Italia es otro de los países de Europa occidental con mayor dependencia del gas ruso: casi la mitad de su suministro pende de ese hilo. De hecho, Roma ha intensificado considerablemente su relación energética con Moscú en los últimos años, a pesar de las reiteradas advertencias en ese sentido y a pesar, también, de su cercanía con otros proveedores —Argelia, Túnez o Libia—, conectados por unos ductos que no operan a plena capacidad. Como ha recordado el propio primer ministro, Mario Draghi, hace una década la fracción de gas procedente de Rusia era la mitad que hoy, informa Lorena Pacho.

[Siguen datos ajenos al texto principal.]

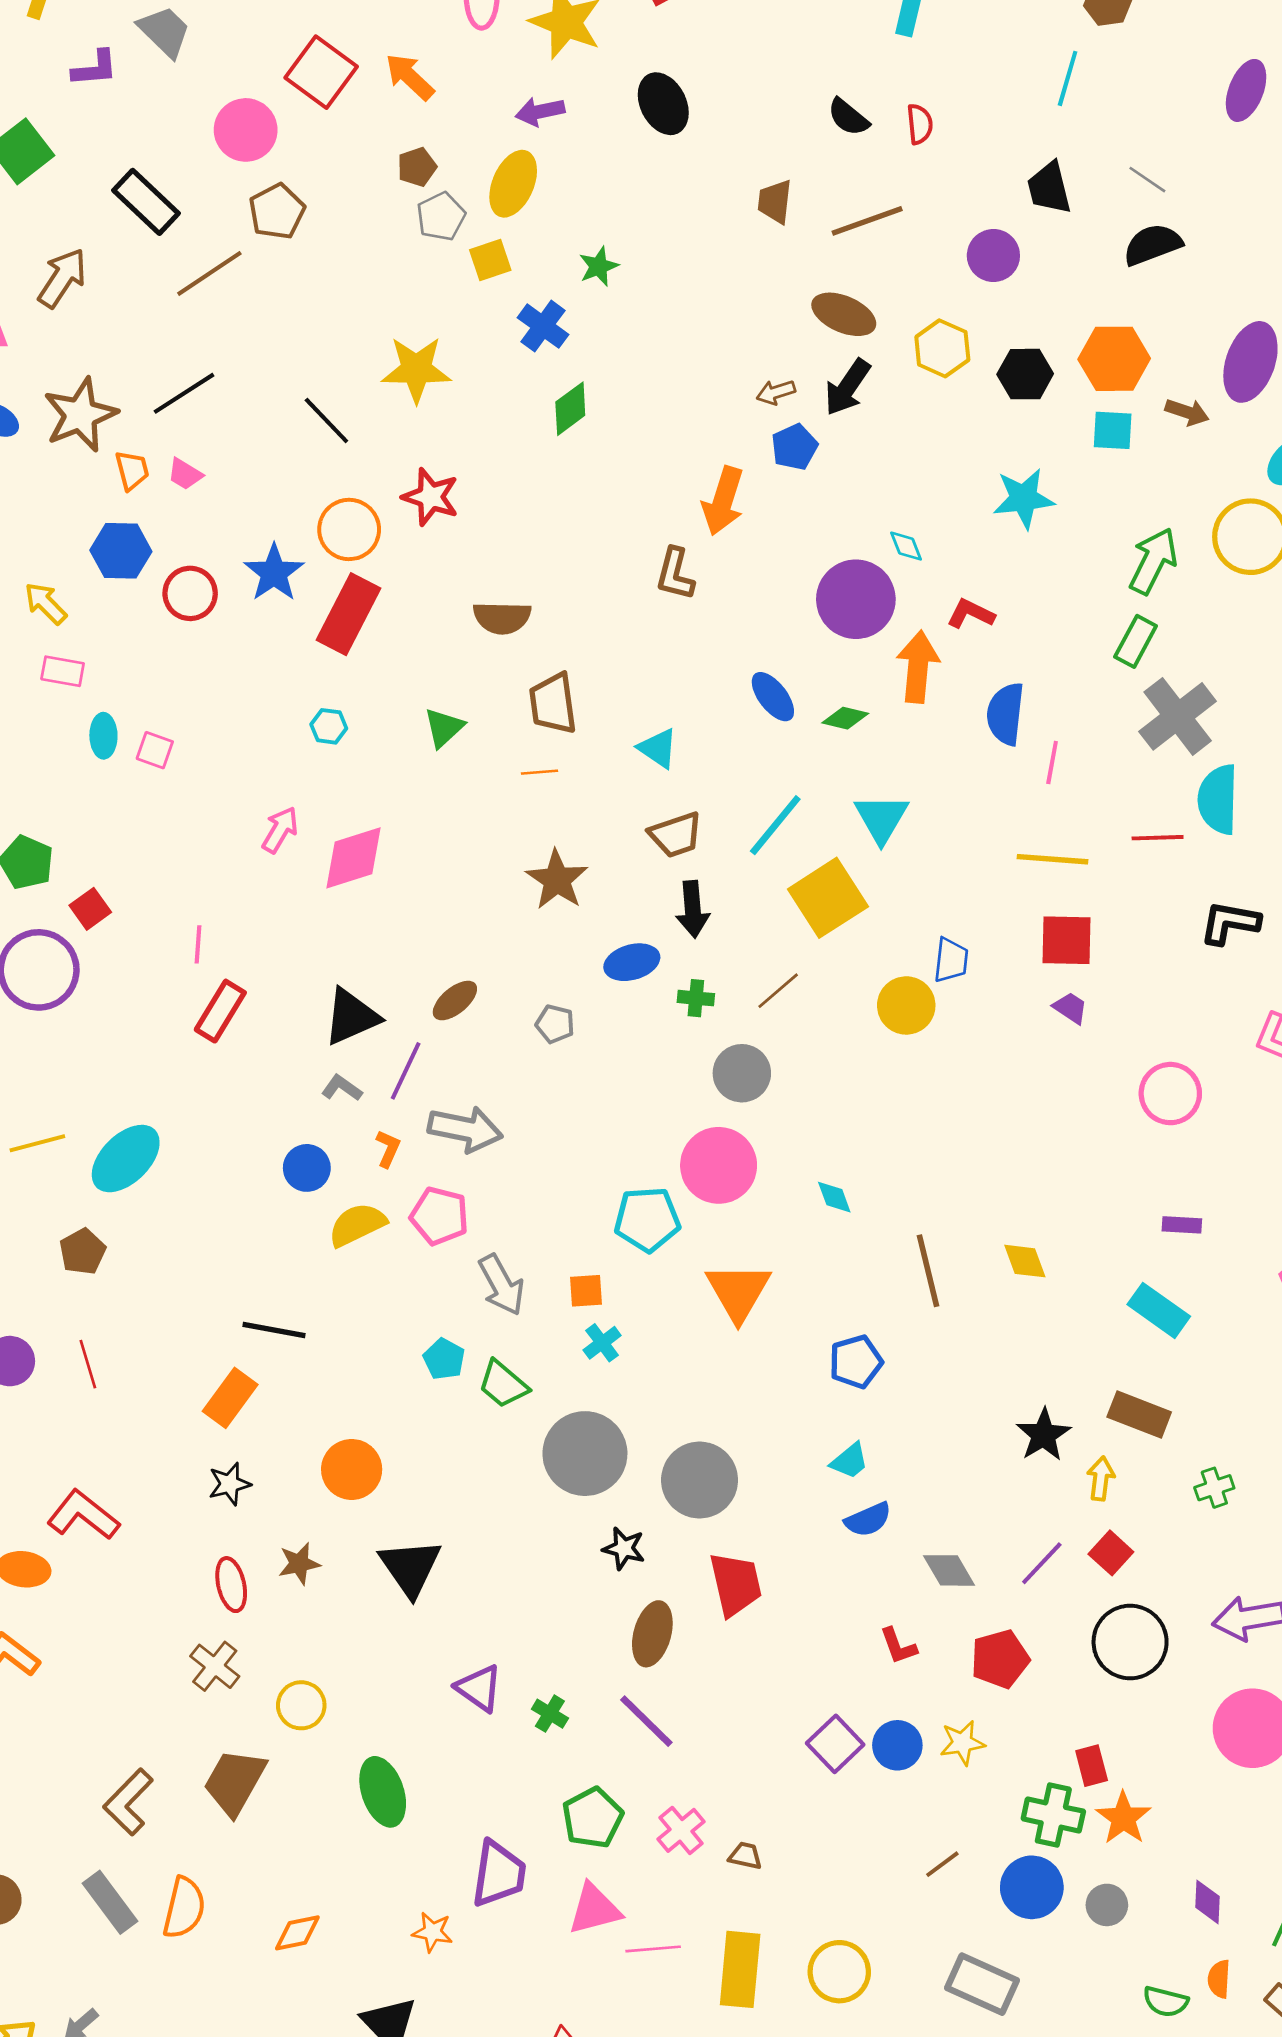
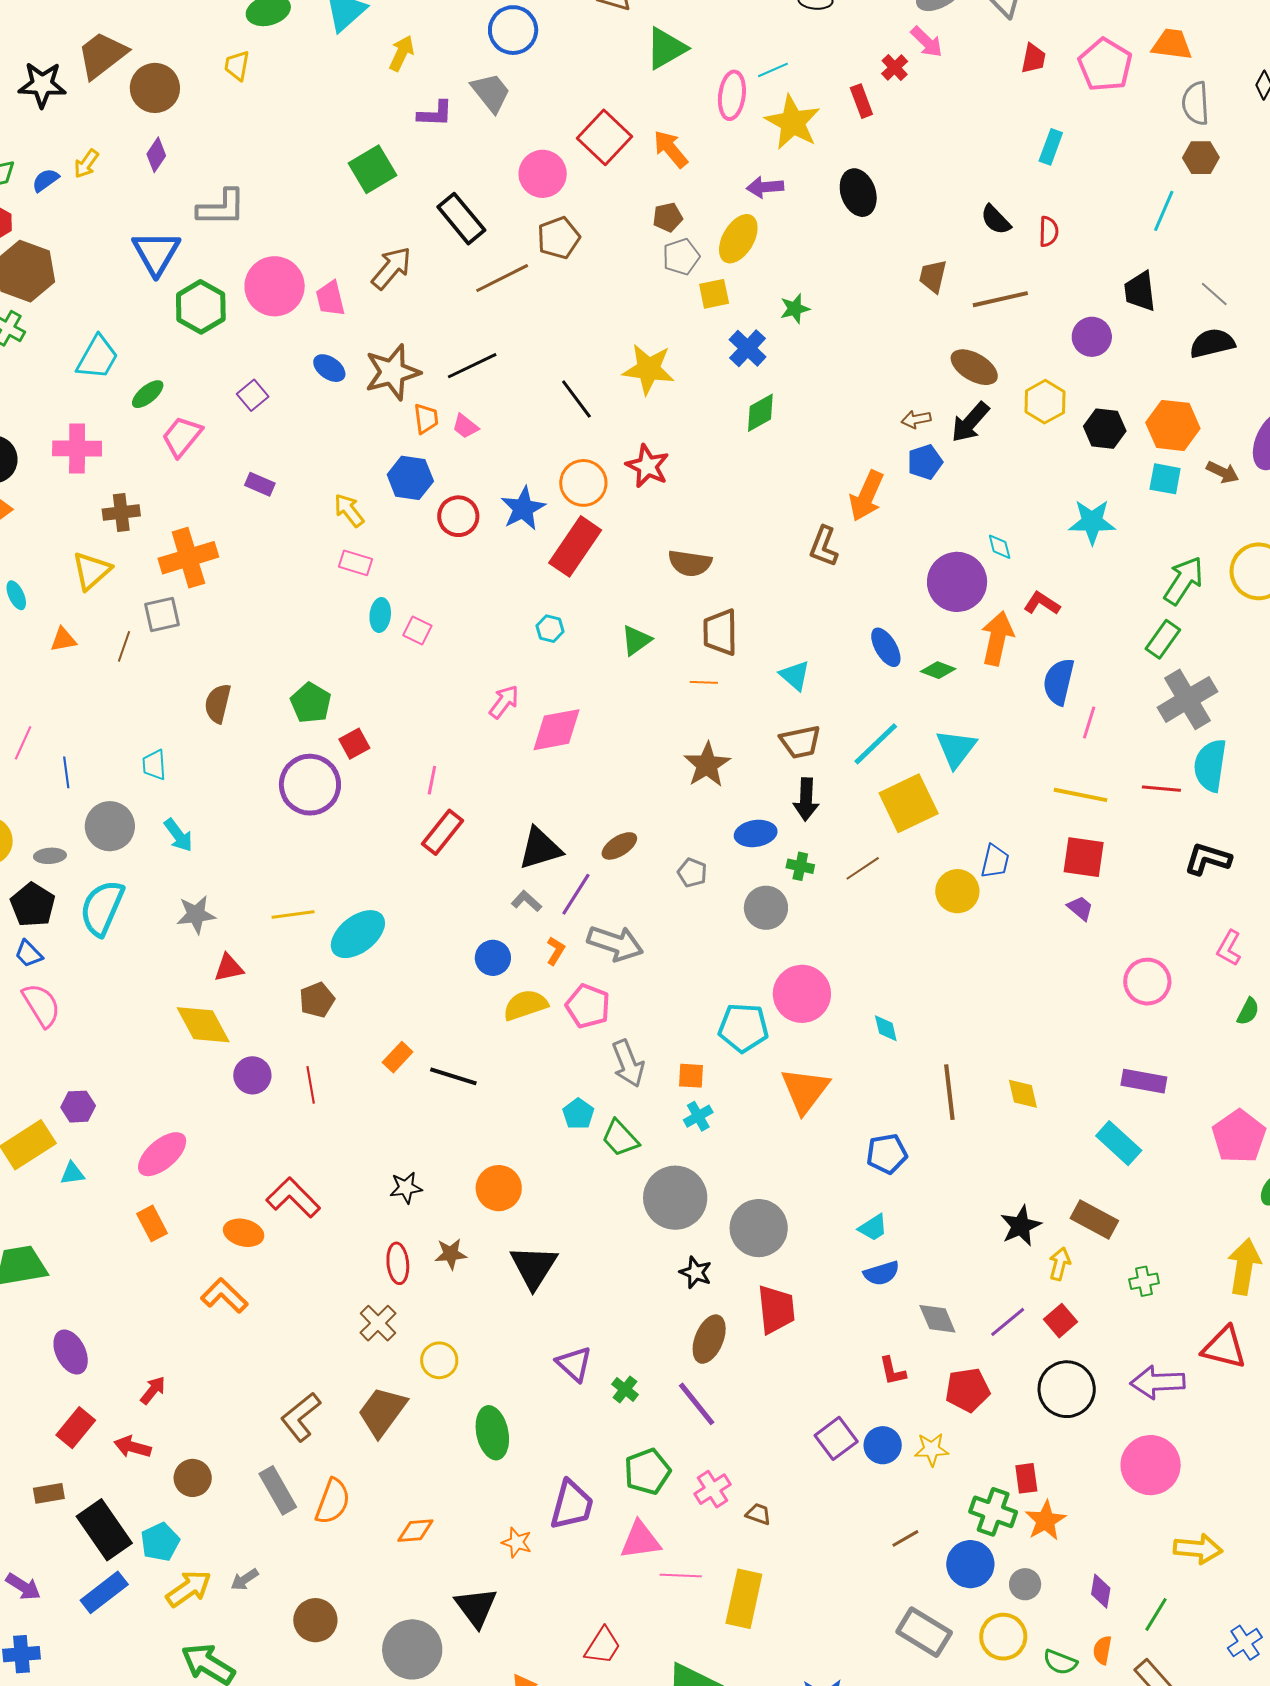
gray circle: (742, 1073) -> (766, 908), moved
purple rectangle: (1182, 1225) -> (1144, 1081), size x1.5
orange rectangle: (230, 1398) -> (398, 1057), moved, size x0.7
yellow circle: (839, 1972) -> (1003, 1637), moved

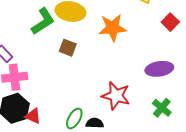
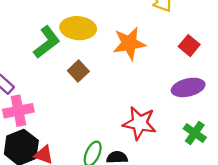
red square: (170, 22) -> (189, 46), moved
brown square: (68, 48) -> (78, 71), turned 30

Tras varios años perdidos, Italia lleva semanas preparándose contrarreloj para una posible crisis energética. Como en el resto de Europa, sus planes pasan por aumentar las importaciones de GNL de otros países, como EE UU. Pero, como también ocurre en otras partes de Europa, es una solución complicada a corto y medio plazo por el bajo número de regasificadoras: solo tres, que incluso trabajando a pleno rendimiento apenas alcanzarían para cubrir la quinta parte de la demanda nacional. Otras siete plantas de este tipo están en fase de construcción, pero ninguna de ellas podría estar activa a corto plazo.
Tampoco la producción interior es una alternativa inmediata: a pesar de que sus yacimientos son considerables y de que están infrautilizados, llevaría tiempo llevarlos a máximo rendimiento. Así que Draghi ha apuntado a una hipotética reapertura de las centrales eléctricas de carbón —cuyo precio también se ha disparado— en caso de emergencia: “Esperamos que no sea necesario, pero no nos puede pillar desprevenidos”.
La paradoja española o la ventaja de ser una isla energética
España y Portugal llevan años de ventaja al resto de Europa en el proceso de preparación para un escenario en el que el gas ruso desaparezca del mapa. Convertida, desde el inicio de los tiempos, en una isla energética aislada del resto de Europa, la península Ibérica ha tenido que ingeniárselas en las últimas décadas para diversificar sus fuentes de suministro de este combustible. La cercanía a Argelia, con la que mantiene un gasoducto activo, es fundamental: cubre cerca del 40% del consumo total. Pero también lo es el desarrollo de grandes infraestructuras portuarias en las que recibir y regasificar el GNL procedente de productores mucho más lejanos, como Nigeria, EE UU o Trinidad y Tobago.
De esta forma, la dependencia española del gas procedente de Rusia es ínfima, menos de la cuarta parte que la media europea, lo que le garantiza el suministro a corto, medio y largo plazo. A un precio, eso sí, mucho mayor que en caso de que Putin acabe cerrando el grifo: la presión competitiva para la importación de GNL sería brutal, y más demanda casi siempre es sinónimo de mayor precio.